We realised that our task could be quite nicely divided into parallel sub-tasks. The first step in Cleverbot is to find a couple million loosely matching rows out of those 170 million. We usually do this with database indices and caches and all sorts of other tricks. For us the GPU is like a hotel with 170 million guests and 1024 mediocre showers.
The detail of how to divide our algorithm into parallel chunks took several months. At several points in the algorithm, data must be put into the GPU's memory (VRAM, video RAM) or extracted out of it - because some parts of the algorithm have to be done in sequence and/or are much faster on the CPU. At these and other times the 1024 tasks have to be synchronised. To revisit the analogy, every hour, all 1024 showers have to finish at the exact same instant so that the boiler can be checked, but between boiler checks they can get out of sync - it doesn't matter if one person takes 11 minutes and another takes only 9.
Determining the synchronisation points and then limiting them to as few as possible was a real challenge. Limiting and controlling the amount of data transfer (which is slow on the GPU) was another challenge. In the first month, just understanding what made it crash was a big challenge, with lots of screen freezes and reboots.

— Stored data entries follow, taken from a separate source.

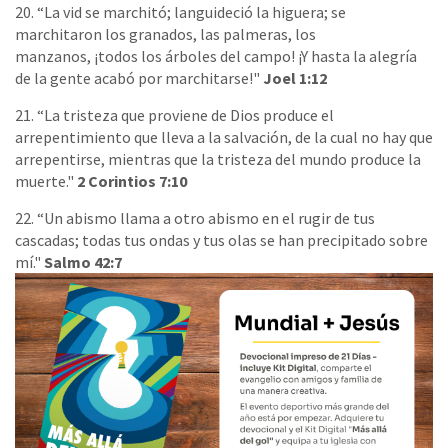
20. “La vid se marchitó; languideció la higuera; se
marchitaron los granados, las palmeras, los
manzanos, ¡todos los árboles del campo! ¡Y hasta la alegría
de la gente acabó por marchitarse!"
Joel 1:12
21. “La tristeza que proviene de Dios produce el
arrepentimiento que lleva a la salvación, de la cual no hay que
arrepentirse, mientras que la tristeza del mundo produce la
muerte."
2 Corintios 7:10
22. “Un abismo llama a otro abismo en el rugir de tus
cascadas; todas tus ondas y tus olas se han precipitado sobre
mí."
Salmo 42:7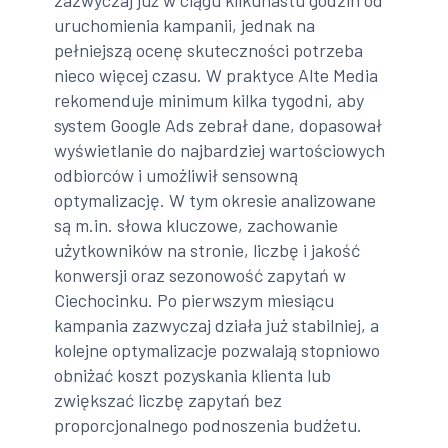
uruchomienia kampanii, jednak na
pełniejszą ocenę skuteczności potrzeba
nieco więcej czasu. W praktyce Alte Media
rekomenduje minimum kilka tygodni, aby
system Google Ads zebrał dane, dopasował
wyświetlanie do najbardziej wartościowych
odbiorców i umożliwił sensowną
optymalizację. W tym okresie analizowane
są m.in. słowa kluczowe, zachowanie
użytkowników na stronie, liczbę i jakość
konwersji oraz sezonowość zapytań w
Ciechocinku. Po pierwszym miesiącu
kampania zazwyczaj działa już stabilniej, a
kolejne optymalizacje pozwalają stopniowo
obniżać koszt pozyskania klienta lub
zwiększać liczbę zapytań bez
proporcjonalnego podnoszenia budżetu.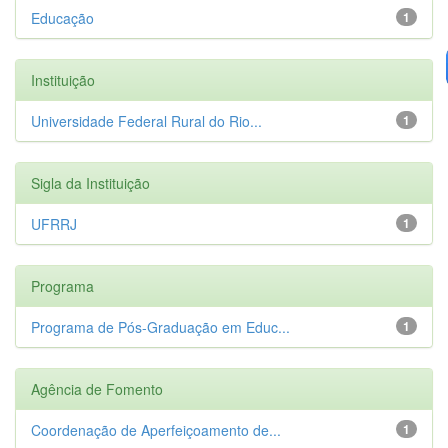
Educação
1
Instituição
Universidade Federal Rural do Rio...
1
Sigla da Instituição
UFRRJ
1
Programa
Programa de Pós-Graduação em Educ...
1
Agência de Fomento
Coordenação de Aperfeiçoamento de...
1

Manufacturers and languages
Once we had it working in theory, we started to investigate hardware. There are two main manufacturers of graphics cards: AMD and Nvidia. And there are two languages for programming graphics cards: OpenCL and Cuda. OpenCL evolved from OpenGL and is an open standard that works on both types of cards. Cuda is proprietary to Nvidia. We started our developments using OpenCL, because we happened to have a computer available with a supported AMD graphics card.
For serving, we eventually moved to Cuda on NVIDIA cards. For our purposes, we realised that memory was the limiting factor. To put 170 million lines of text into VRAM (video RAM) we needed as much as possible. The choice was between the Nvidia Geforce GTX Titan and AMD Radeon HD 7990. Both had 6Gb of VRAM and can run up 1024 tasks in parallel. We opted for Titans because we could fit 3 of them in one computer (see image above), and we couldn't with the Radeons.

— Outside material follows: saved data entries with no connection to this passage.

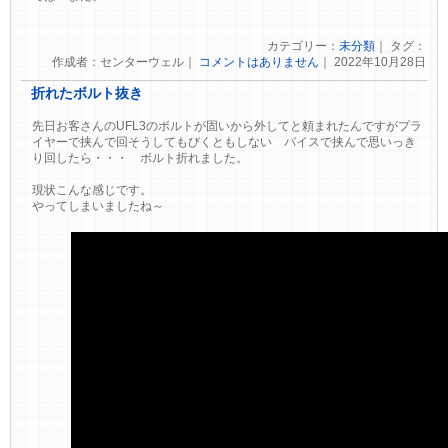
カテゴリー：
未分類
｜ タグ：
作成者：センターウェル｜
コメントはありません
｜ 2022年10月28日
折れたボルト抜き
先日お客さんのUFL3のボルトが固いから外してと頼まれたんですがプラ
イヤーで挟んで回そうしてもびくともしない バイスで挟んで思いっき
り回したら・・・ ボルト折れました。
現状こんな感じです。
やってしまいましたね～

Developing in OpenCL on Nvidia seemed to work well, but we found we could only access 4Gb of the 6Gb of memory. The only way to access all 6Gb was to run two separate OpenCL applications, each using 3Gb. This turns out to be a limitation of Nvidia and OpenCL. We translated our code into Cuda and could then access all 6Gb.
Deep Context
What has parallel processing meant for us? When compared side-by-side, our new serving is up to 25 times more efficient than our old serving. Previously we had to make lots of shortcuts. When servers were busy, we wouldn't use the whole 170 million rows, but only a small fraction of them.
Now we can serve every request from all 170 million rows, and we can do deeper data analysis. Context is key for Cleverbot. We don't just look at the last thing you said, but much of the conversation history. With parallel processing we can do deep context matching.

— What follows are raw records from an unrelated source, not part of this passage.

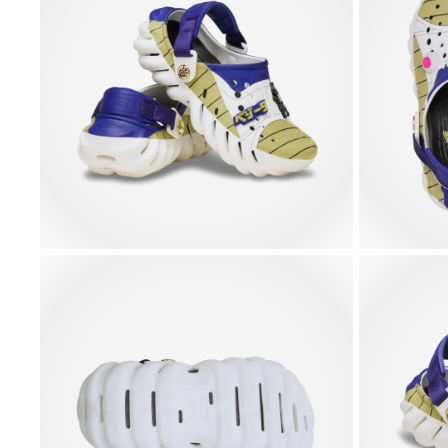
Y2K Anime
UV Changing
NBA New
Tottenham 3
Bear
Squish Star
York Knick
4,99 €
4,99 €
5,99 €
4,99 €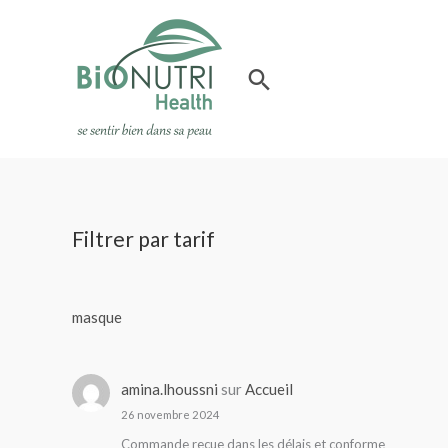
Aller
au
contenu
Rechercher
Filtrer par tarif
masque
amina.lhoussni
sur
Accueil
26 novembre 2024
Commande reçue dans les délais et conforme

We also need fewer servers which has reduced costs. Except for electricity - that's gone up!
Next Steps
With our GPU serving in place, we are now looking at introducing new algorithms into Cleverbot's core processing, such as more semantic analysis and deep learning. We also plan to make use of our Cleverscript software to give Cleverbot more of a memory. All of this is possible through our new style of serving.